[BRIEF]
Search term "Houston": please copy every line of the records below that contains it.
##############################
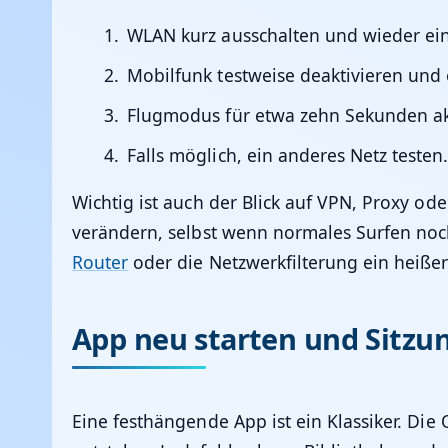
WLAN kurz ausschalten und wieder ein
Mobilfunk testweise deaktivieren und 
Flugmodus für etwa zehn Sekunden ak
Falls möglich, ein anderes Netz testen
Wichtig ist auch der Blick auf VPN, Proxy o
verändern, selbst wenn normales Surfen noch
Router
oder die Netzwerkfilterung ein heißer
App neu starten und Sitzu
Eine festhängende App ist ein Klassiker. Die 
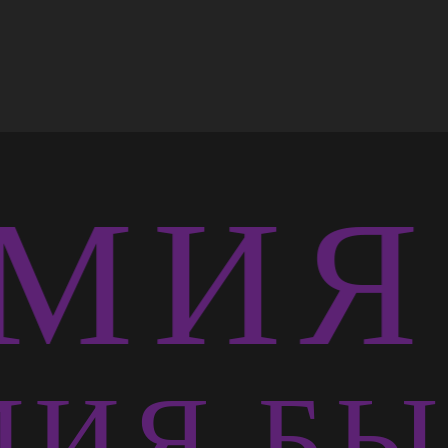
ИЯ 
ИЯ БЫ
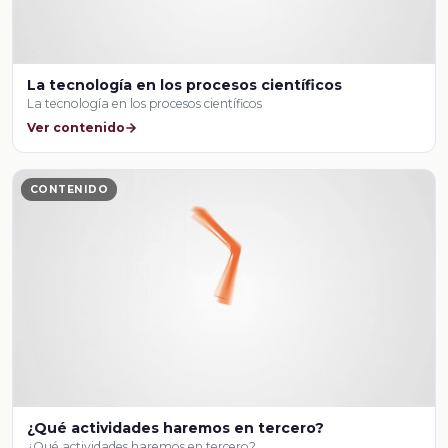
La tecnología en los procesos científicos
La tecnología en los procesos científicos
Ver contenido
CONTENIDO
¿Qué actividades haremos en tercero?
¿Qué actividades haremos en tercero?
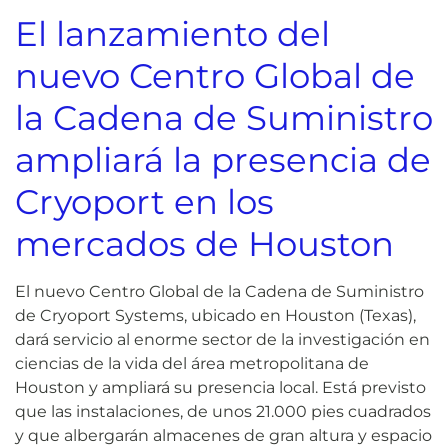
El lanzamiento del
nuevo Centro Global de
la Cadena de Suministro
ampliará la presencia de
Cryoport en los
mercados de Houston
El nuevo Centro Global de la Cadena de Suministro
de Cryoport Systems, ubicado en Houston (Texas),
dará servicio al enorme sector de la investigación en
ciencias de la vida del área metropolitana de
Houston y ampliará su presencia local. Está previsto
que las instalaciones, de unos 21.000 pies cuadrados
y que albergarán almacenes de gran altura y espacio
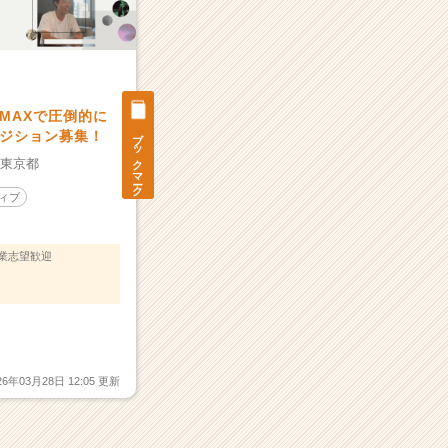
MAXで圧倒的に
ブックマーク
ジション募集！
：
東京都
ィブ
業志望歓迎
26年03月28日 12:05 更新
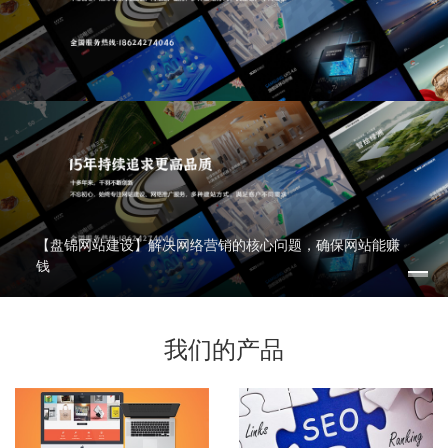
【盘锦网站建设】解决网络营销的核心问题，确保网站能赚
钱
我们的产品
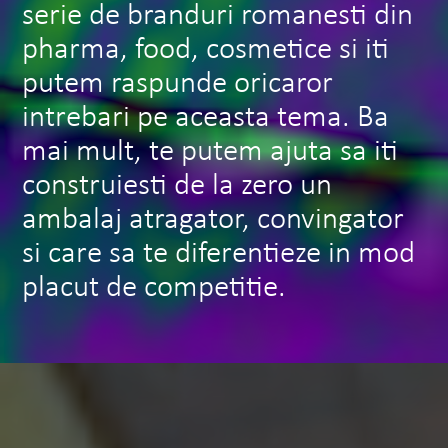
serie de branduri romanesti din
pharma, food, cosmetice si iti
putem raspunde oricaror
intrebari pe aceasta tema. Ba
mai mult, te putem ajuta sa iti
construiesti de la zero un
ambalaj atragator, convingator
si care sa te diferentieze in mod
placut de competitie.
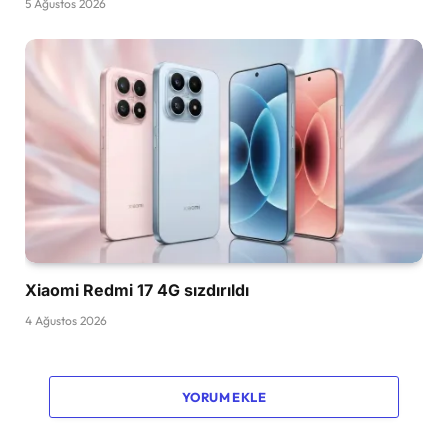
5 Ağustos 2026
Xiaomi Redmi 17 4G sızdırıldı
4 Ağustos 2026
YORUM EKLE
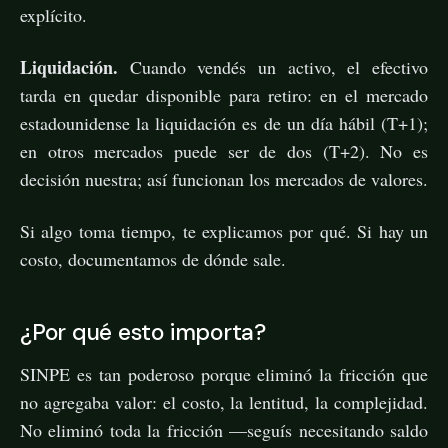
explícito.
Liquidación.
Cuando vendés un activo, el efectivo
tarda en quedar disponible para retiro: en el mercado
estadounidense la liquidación es de un día hábil (T+1);
en otros mercados puede ser de dos (T+2). No es
decisión nuestra; así funcionan los mercados de valores.
Si algo toma tiempo, te explicamos por qué. Si hay un
costo, documentamos de dónde sale.
¿Por qué esto importa?
SINPE es tan poderoso porque eliminó la fricción que
no agregaba valor: el costo, la lentitud, la complejidad.
No eliminó toda la fricción —seguís necesitando saldo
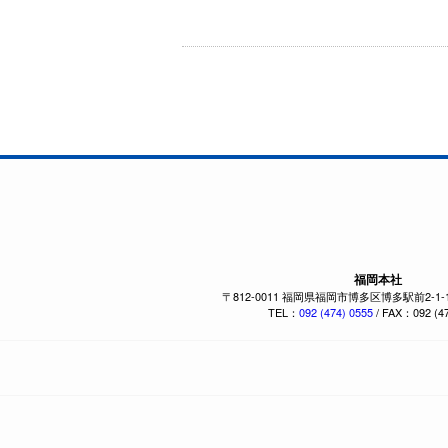
福岡本社
〒812-0011 福岡県福岡市博多区博多駅前2-1
TEL：
092 (474) 0555
/ FAX：092 (47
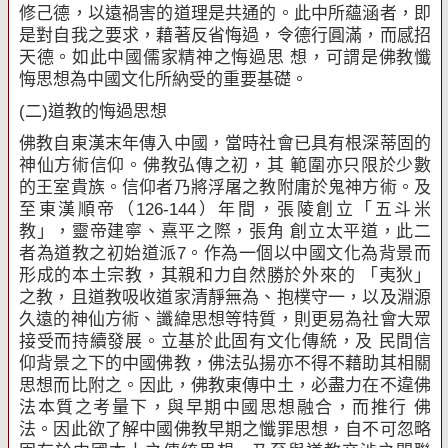
修己德，以遠禍害的道理是共通的。此中所蘊涵者，即
是對自我之要求，藉著反省悔過，令德行圓滿，而感招
天德。如此中國儒家精神之悔過思 想，可謂是佛教懺
悔思想為中國文化所納受的重要基礎。
(
二
)
道教的悔過思想
佛教自東漢末年傳入中國，當時社會已具有根深蒂固的
神仙方術信仰。佛教弘傳之初，其 範圍亦只限於少數
的王室貴族。信仰者乃將浮屠之教附庸於鬼神方術。及
至東漢順帝（
126-144
）年間，張陵創立「五斗米
教」，靈帝建寧、熹平之際，張角 創立太平道，此二
者為道教之初始道派
7
。作為一個以中國文化為背景而
形成的本土宗教，其親和力自然勝於外來的 「夷狄」
之教，且道教吸收道家清靜無為、抱樸守一，以及淵源
久遠的神仙方術、讖緯思想等特質，則更易為社會大眾
接受而持續發展。立基於此固有文化傳統，及 民間信
仰背景之下的中國佛教，佛法弘揚亦不得不藉助其相關
思想而比附之。因此，佛教東傳中土，必盡力在不違佛
法本質之考量下，與早期中國思想融合，而推行 佛
法。因此欲了解中國佛教早期之懺罪思想，自不可忽略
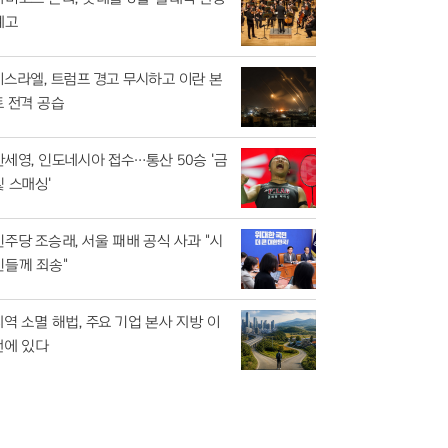
예고
이스라엘, 트럼프 경고 무시하고 이란 본
토 전격 공습
안세영, 인도네시아 접수…통산 50승 '금
빛 스매싱'
민주당 조승래, 서울 패배 공식 사과 "시
민들께 죄송"
지역 소멸 해법, 주요 기업 본사 지방 이
전에 있다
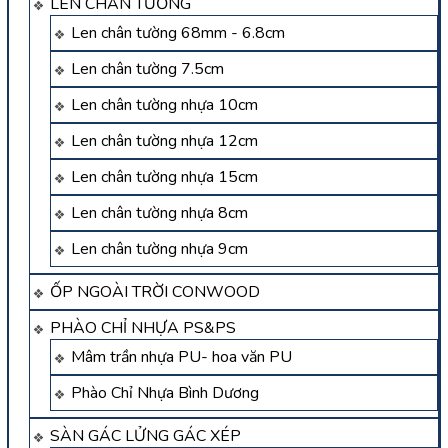
LEN CHÂN TƯỜNG
Len chân tường 68mm - 6.8cm
Len chân tường 7.5cm
Len chân tường nhựa 10cm
Len chân tường nhựa 12cm
Len chân tường nhựa 15cm
Len chân tường nhựa 8cm
Len chân tường nhựa 9cm
ỐP NGOÀI TRỜI CONWOOD
PHÀO CHỈ NHỰA PS&PS
Mâm trần nhựa PU- hoa văn PU
Phào Chỉ Nhựa Bình Dương
SÀN GÁC LỬNG GÁC XÉP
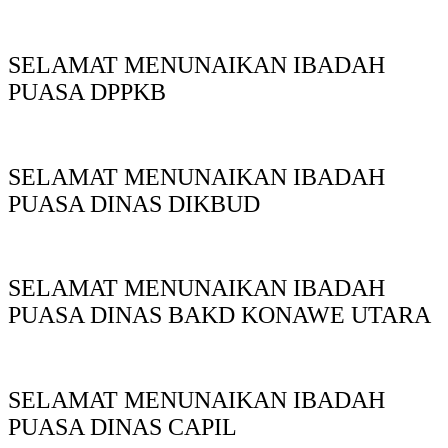
SELAMAT MENUNAIKAN IBADAH
PUASA DPPKB
SELAMAT MENUNAIKAN IBADAH
PUASA DINAS DIKBUD
SELAMAT MENUNAIKAN IBADAH
PUASA DINAS BAKD KONAWE UTARA
SELAMAT MENUNAIKAN IBADAH
PUASA DINAS CAPIL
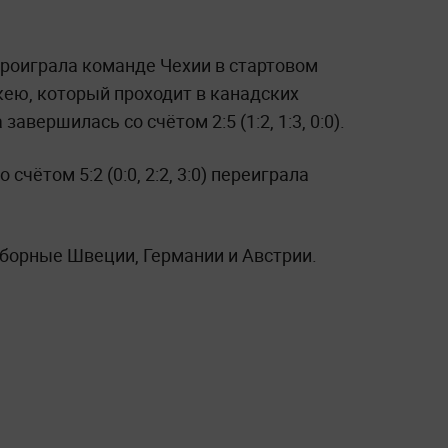
роиграла команде Чехии в стартовом
кею, который проходит в канадских
авершилась со счётом 2:5 (1:2, 1:3, 0:0).
чётом 5:2 (0:0, 2:2, 3:0) переиграла
сборные Швеции, Германии и Австрии.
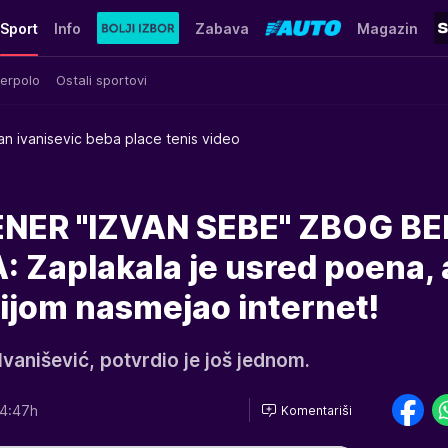
Sport
Info
Zabava
Magazin
erpolo
Ostali sportovi
an ivanisevic beba place tenis video
NER "IZVAN SEBE" ZBOG BE
 Zaplakala je usred poena, 
ijom nasmejao internet!
Ivanišević, potvrdio je još jednom.
4:47h
Komentariši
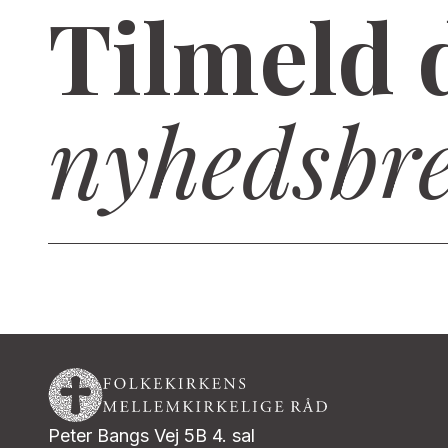
Tilmeld 
nyhedsbr
Peter Bangs Vej 5B 4. sal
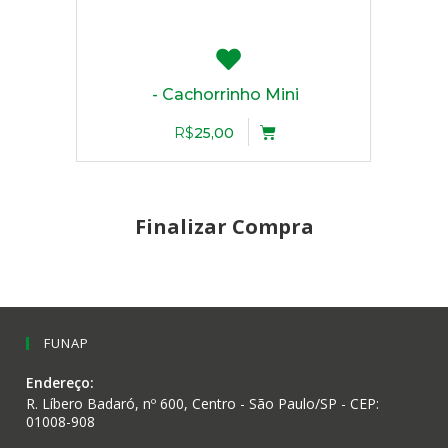
- Cachorrinho Mini
R$
25,00
Finalizar Compra
FUNAP
Endereço:
R. Líbero Badaró, nº 600, Centro - São Paulo/SP - CEP:
01008-908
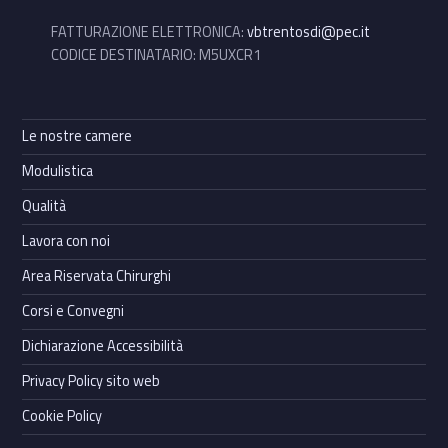
FATTURAZIONE ELETTRONICA:
vbtrentosdi@pec.it
CODICE DESTINATARIO: M5UXCR1
Le nostre camere
Modulistica
Qualità
Lavora con noi
Area Riservata Chirurghi
Corsi e Convegni
Dichiarazione Accessibilità
Privacy Policy sito web
Cookie Policy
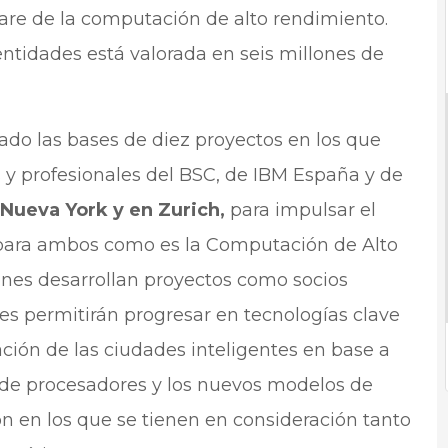
are de la computación de alto rendimiento.
entidades está valorada en seis millones de
ado las bases de diez proyectos en los que
s y profesionales del BSC, de IBM España y de
Nueva York y en Zurich,
para impulsar el
 para ambos como es la Computación de Alto
ones desarrollan proyectos como socios
les permitirán progresar en tecnologías clave
ción de las ciudades inteligentes en base a
a de procesadores y los nuevos modelos de
n en los que se tienen en consideración tanto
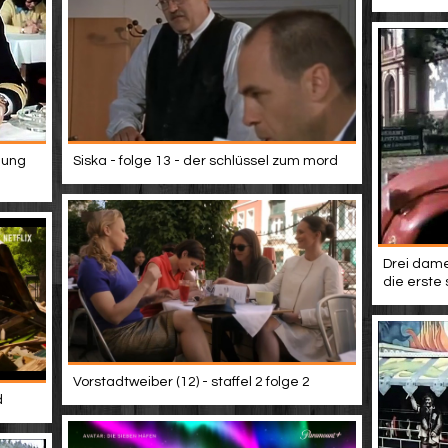
hung
Siska - folge 13 - der schlüssel zum mord
Drei dame
die erste 
Vorstadtweiber (12) - staffel 2 folge 2
d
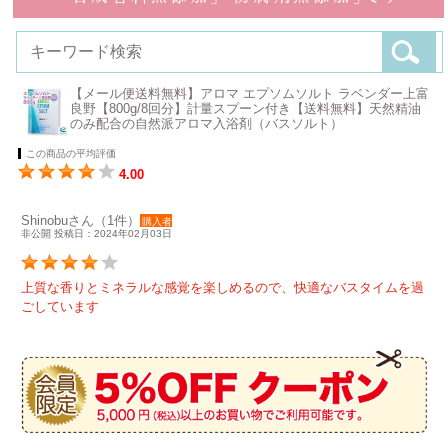
【メール便送料無料】アロマ エプソムソルト ラベンダー上富
良野【800g/8回分】計量スプーン付き【送料無料】天然精油
のみ配合の自然派アロマ入浴剤（バスソルト）
この商品の平均評価
4.00
Shinobuさん（1件）
購入者
非公開 投稿日：2024年02月03日
上質な香りとミネラルな感覚を楽しめるので、快適なバスタイムを過
ごしています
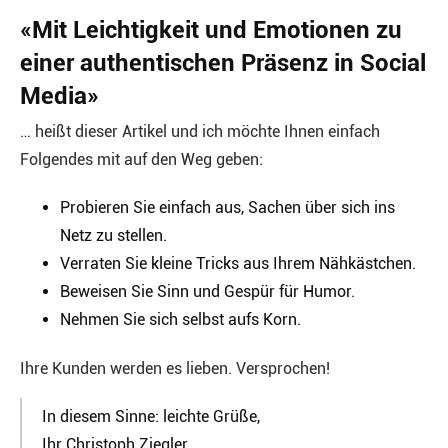
«Mit Leichtigkeit und Emotionen zu
einer authentischen Präsenz in Social
Media»
… heißt dieser Artikel und ich möchte Ihnen einfach
Folgendes mit auf den Weg geben:
Probieren Sie einfach aus, Sachen über sich ins
Netz zu stellen.
Verraten Sie kleine Tricks aus Ihrem Nähkästchen.
Beweisen Sie Sinn und Gespür für Humor.
Nehmen Sie sich selbst aufs Korn.
Ihre Kunden werden es lieben. Versprochen!
In diesem Sinne: leichte Grüße,
Ihr Christoph Ziegler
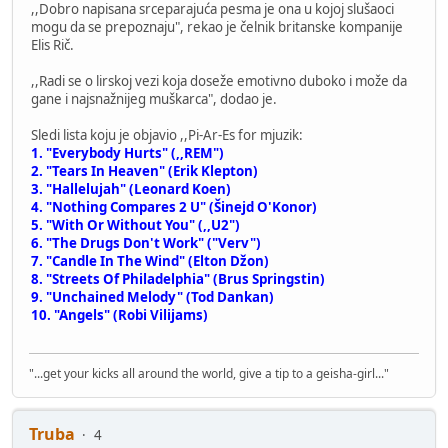
,,Dobro napisana srceparajuća pesma je ona u kojoj slušaoci
mogu da se prepoznaju", rekao je čelnik britanske kompanije
Elis Rič.
,,Radi se o lirskoj vezi koja doseže emotivno duboko i može da
gane i najsnažnijeg muškarca", dodao je.
Sledi lista koju je objavio ,,Pi-Ar-Es for mjuzik:
1. "Everybody Hurts" (,,REM")
2. "Tears In Heaven" (Erik Klepton)
3. "Hallelujah" (Leonard Koen)
4. "Nothing Compares 2 U" (Šinejd O'Konor)
5. "With Or Without You" (,,U2")
6. "The Drugs Don't Work" ("Verv")
7. "Candle In The Wind" (Elton Džon)
8. "Streets Of Philadelphia" (Brus Springstin)
9. "Unchained Melody" (Tod Dankan)
10. "Angels" (Robi Vilijams)
"...get your kicks all around the world, give a tip to a geisha-girl..."
Truba
4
##############################
[WORKED SOLUTION]
mercados de Houston
de Cryoport Systems, ubicado en Houston (Texas),
Houston y ampliará su presencia local. Está previsto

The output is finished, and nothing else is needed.